Technique or Treatment
Standard Valsalva Maneuver
The patient can perform the maneuver in the sitting, supine, or recumbent position. Some reports advocate a recumbent position, while others report an increased incidence of abnormal blood pressure responses in the supine position.[12][13] While different combinations of pressure and duration have been tried, an optimal combination for autonomic function assessment is 40 mm Hg for 15 seconds. Lower pressures may not be sufficient to elicit the necessary autonomic response, while higher pressures have poor reproducibility, making them less ideal for standardized testing.[12] Valsalva maneuver can be performed using a standard manometer by asking the patient to blow into a tube connected to the manometer while the clinician monitors the pressure.
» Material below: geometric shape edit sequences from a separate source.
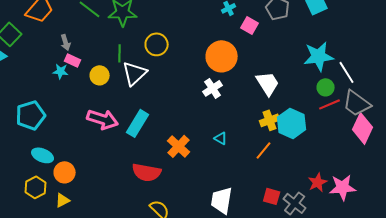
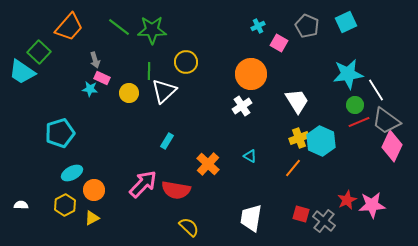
pink arrow: (103, 119) -> (143, 184), moved, turned -64
cyan rectangle: (138, 123) -> (167, 141), size x0.6
cyan ellipse: (43, 155) -> (72, 173), turned -50

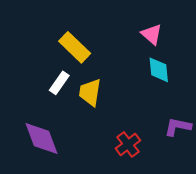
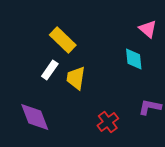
pink triangle: (152, 34) -> (148, 29), moved

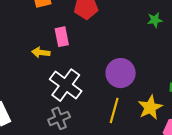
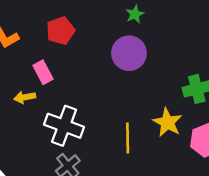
green star: (155, 20) -> (135, 14), moved
purple circle: (121, 73) -> (129, 53), moved

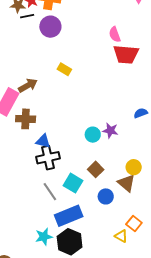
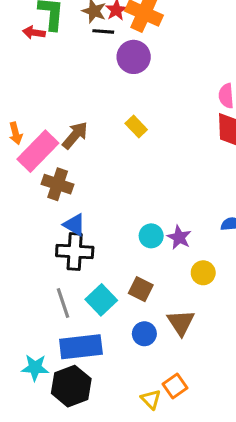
brown arrow: (28, 85) -> (75, 135), turned -36
yellow circle: (134, 167) -> (203, 273), moved
brown square: (96, 169) -> (141, 289), turned -35

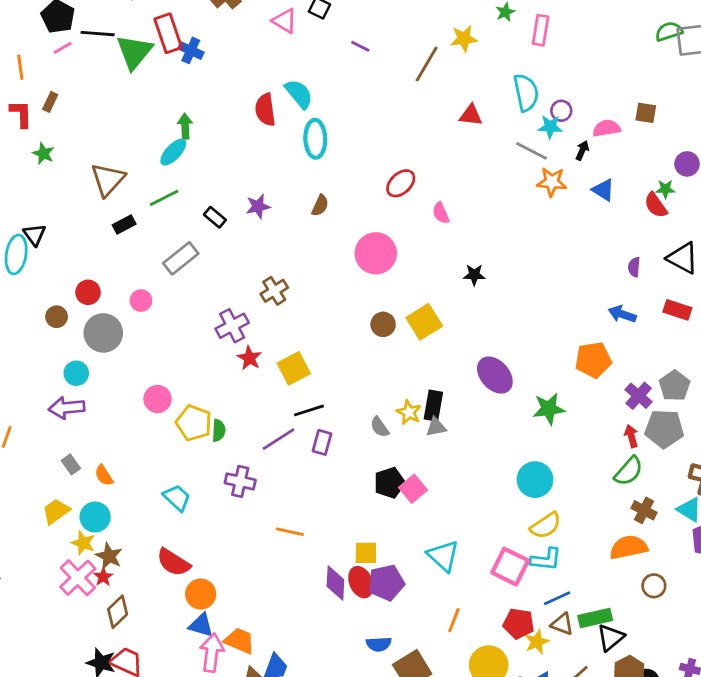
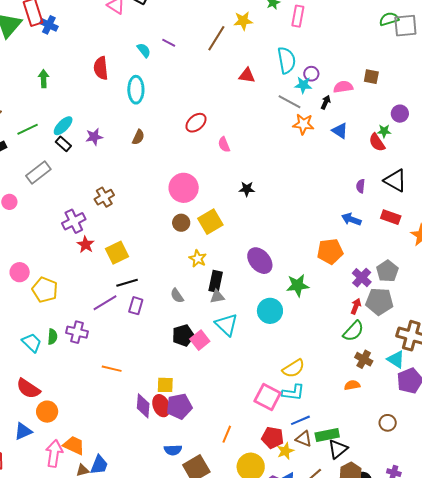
purple line: (360, 46) -> (169, 43), moved
cyan semicircle: (299, 94) -> (144, 50), moved, size x0.7
cyan ellipse: (173, 152) -> (63, 126), moved
pink circle: (376, 253) -> (184, 188), moved
yellow star: (409, 412) -> (198, 259), moved
green semicircle: (219, 430) -> (52, 337), moved
red arrow: (631, 436) -> (356, 306), turned 35
cyan circle: (535, 480) -> (270, 311), moved
orange semicircle: (629, 547) -> (352, 385), size x0.6
cyan triangle: (443, 556) -> (226, 325), moved
brown circle: (654, 586) -> (388, 423), moved
blue triangle: (201, 625) -> (23, 431), moved, turned -42

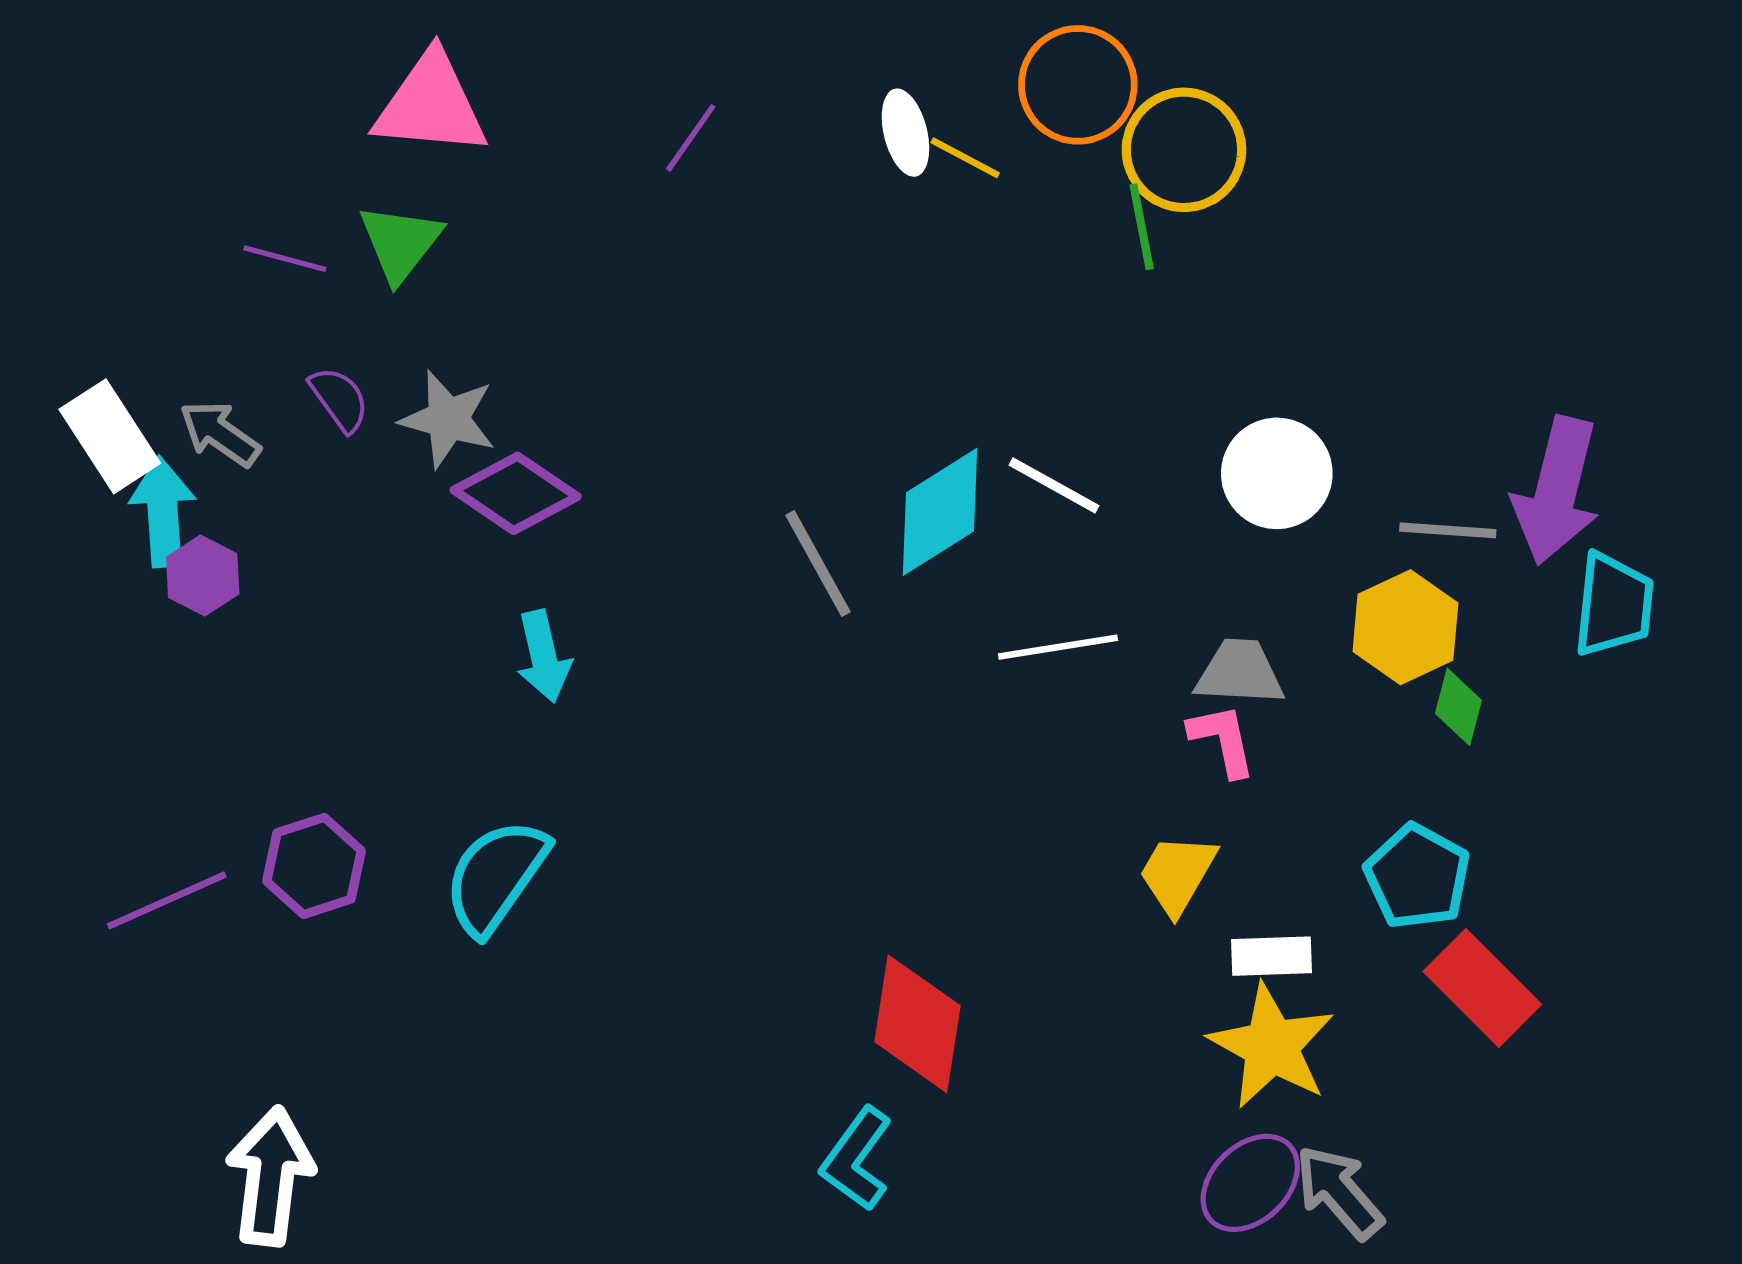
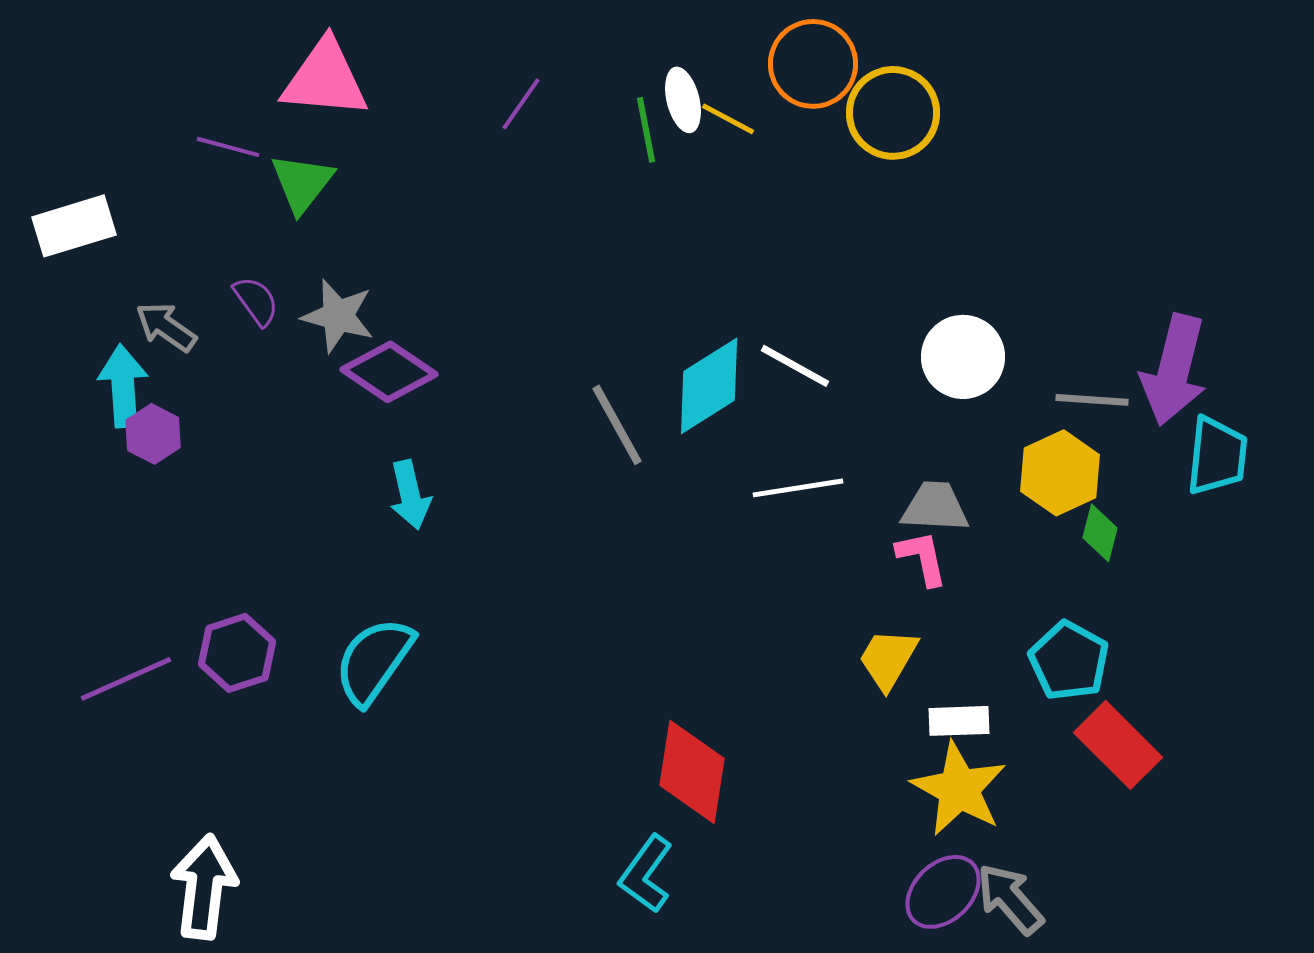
green line: (1142, 227) -> (646, 130), moved
purple line: (285, 259) -> (228, 147), moved
white rectangle: (110, 436) -> (74, 226), moved, turned -74

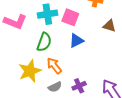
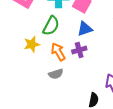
yellow star: (30, 71) -> (32, 44), moved, size x0.7
purple cross: (79, 86) -> (79, 50), moved

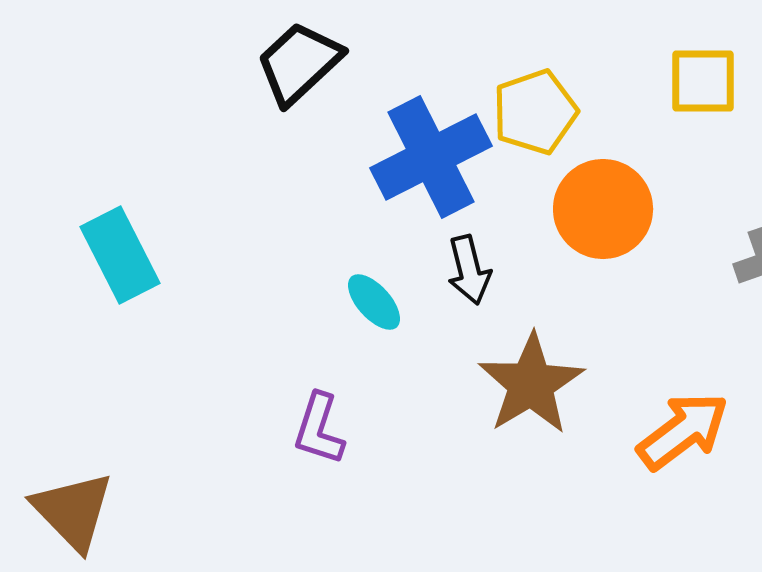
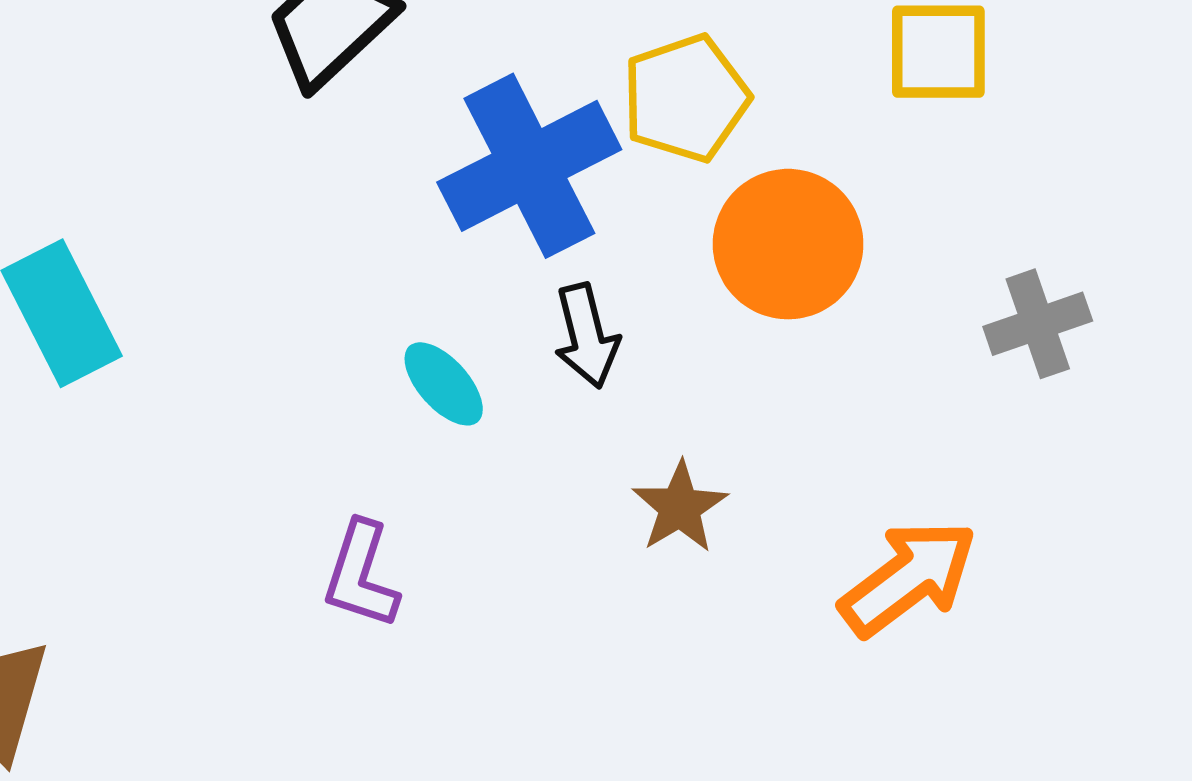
brown star: (531, 384) -> (680, 507), size x0.6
Modified Valsalva Maneuver
To increase the relaxation phase venous return and vagal stimulation, a modification to the standard Valsalva maneuver has been described in the REVERT trial, which includes supine positioning with leg elevation immediately after the Valsalva strain. The modified Valsalva maneuver is used for the emergency treatment of supraventricular tachycardia.[14] Use of the modified Valsalva maneuver in postoperative management of chronic subdural hematoma is safe and results in reduced rates of recurrence and infection after a burr hole drainage.[15]
Reverse Valsalva Maneuver
The reverse Valsalva maneuver is performed while the patient is sitting. The patient is asked to inhale against resistance for 10 seconds while keeping the nose pinched and the mouth closed tightly. This increases vagal tone and decreases sympathetic activity, leading to bradycardia and arterial hypotension (the Bezold–Jarisch reflex). If effective, a reverse Valsalva maneuver will cause the resolution of supraventricular tachycardia in the next 15 seconds.[16]
Clinical Significance
Autonomic Function Assessment
The Valsalva maneuver is integral to the Ewing battery of tests to evaluate cardiac autonomic neuropathy.[9] This maneuver is a simple, noninvasive bedside test for evaluating autonomic function. Valsalva ratio, the ratio of the longest inter-beat (RR) interval after the expiratory strain and the shortest inter-beat interval during the strain, is an index of parasympathetic function. Also, determination of baroreflex sensitivity (BRS) can be performed using the Valsalva maneuver to assess the integrity of the baroreflex by estimating the slope of a regression plot between RR intervals and systolic blood pressure values during phases II and IV of the maneuver.[12][13]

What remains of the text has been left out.